Here’s where I should caution against the temptation toward nostalgia, frequently the default in modern media retrospection, and, not coincidentally, the easiest to sell. Even when approached honestly, nostalgia is myopic at best, and outright fabrication at worst - not only the reformation of one’s own memories to fit present expectations, but often reshaping them to suit another’s purpose. The most harmful example would be the way that fascism is built on a nostalgia for a simpler time that not only may have never been real, but might not have even existed in the audience’s imagination until it being crafted by the propagandist. A less-destructive iteration can be seen in advertising - this underpins a lot of “geek culture,” suggesting that there was a single unified version of a particular era, rather than the myriad realities each of us experienced.

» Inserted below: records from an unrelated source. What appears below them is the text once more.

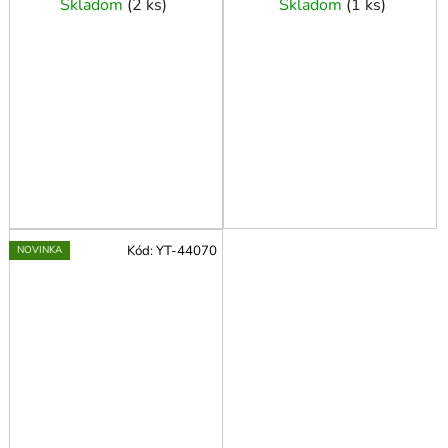
Skladom
(
2 ks
)
Skladom
(
1 ks
)
Kód:
YT-44070
NOVINKA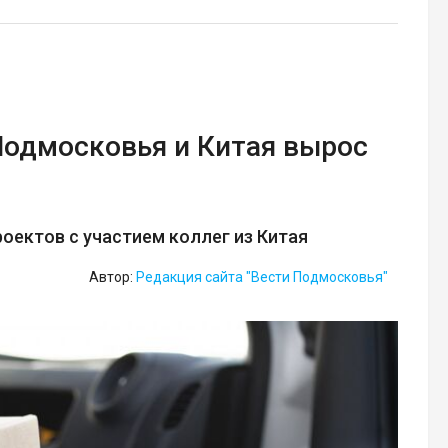
Подмосковья и Китая вырос
оектов с участием коллег из Китая
Автор:
Редакция сайта "Вести Подмосковья"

This is, ultimately, deeply disappointing, and operates cynically on the same assumptions as that of detractors: that it’s all meaningless spectacle, memorable only for being more spectacular than the competition (or boasting a superior advertising budget). Both the nostalgist and the “serious adult” might declare, for instance, that the original Transformers series was nothing more than a regularly scheduled half-hour toy commercial (albeit with different inflections), but neither spends time trying to unpack why kids liked it. And even within that, there would be just as many reasons as there were viewers: one kid might find a father figure in Optimus Prime that was otherwise lacking in their life, another might connect with the Autobots as strangers on Earth because they feel like an outsider themselves, and another might simply love seeing giant robots fight. “Toy commercial” or not, they’re all valid reasons, but packaged nostalgia can’t provide that subjectivity - at best it might prompt an audience to consider the circumstances of their initial viewing, but it can’t be too effective at this, lest that consideration reveal uncomfortable memories and deprive the nostalgist of a sale.

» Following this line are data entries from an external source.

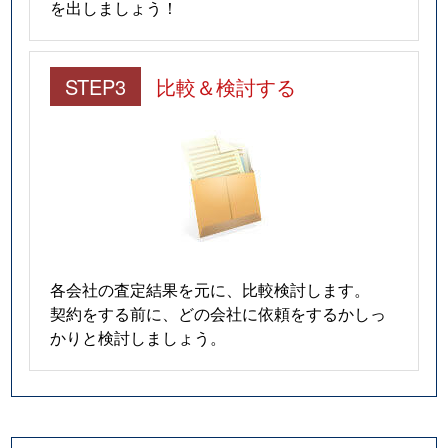
を出しましょう！
STEP3
比較＆検討する
各会社の査定結果を元に、比較検討します。
契約をする前に、どの会社に依頼をするかしっ
かりと検討しましょう。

Subjectivity aside, there remains an appreciation for the craft of these kinds of works, an appreciation that may only come with trying to create works of our own. Even the simplest stories have painstaking effort put into their implementation, performed by people who care deeply about what they do. Rarely does anything lazy hold up to scrutiny, so anything that resonated with you, at any point in your life, is worthy of that scrutiny. (It doesn’t need to be out loud if it’s anything you find embarrassing.) What’s going on there? Why did the creators choose to do it this way? What’s being implied, but not seen, and how is it being implied? I fully believe (if not painfully obvious by now) that everything we’ve ever liked is worthy of discussion.

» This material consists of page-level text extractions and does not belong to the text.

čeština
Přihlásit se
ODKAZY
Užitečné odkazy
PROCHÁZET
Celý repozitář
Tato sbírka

This discussion may reveal insensitive or unfortunate aspects that we missed or lacked context for in our initial (often youthful) experiences, and this is where the “nostalgic” approach is particularly dangerous. When one rushes to defend a work simply because they like it, they’re doing it and themselves a disservice - they’re saying that their experience (and frequently what's been presented to them as their experience) is of greater value than the work itself. Perhaps there’s a fear of those “serious adults” underlying this reaction - “if I can’t defend this in its entirety, problematic elements and all, then I might be told to throw the whole thing away,” but by refusing to let a work speak for itself in the context of a modern and diverse audience, they’re denying its relevance, and even the potential to reach members of that audience. If someone only knows a work from its most vocal “stans” (to use the current vernacular), they’re very unlikely to give it a try. Why would they, if there’s no potential for actual engagement? It can be hard to be a fan of something while also viewing it critically and acknowledging its faults, but it’s a vital part of understanding a work enough to learn from it. And isn’t that the best compliment you can pay something you love - to draw inspiration from it and contribute something of your own to the world?
All of this comes to say that it’s okay to like the stuff you like. And it’s okay that you liked the stuff you liked when you were younger, even if it seems silly now. That “liking” doesn’t mean blind fandom, and it does not mean belittling the experiences of others who might find issue with these works. If I’ve learned anything in my four decades on this earth, it’s that the best way to be a fan of something, and to be a student of the artists and creators that inspire us, is to be honest. Not throwing aside “childish things,” nor sealing them away in the carbonite of nostalgia, but to revel in the wonder that art exists, that it’s made by people like us, and that everyone will experience it differently. If there’s magic in the world, this is it, and I think I’m old enough to start saying that I believe in magic, after all.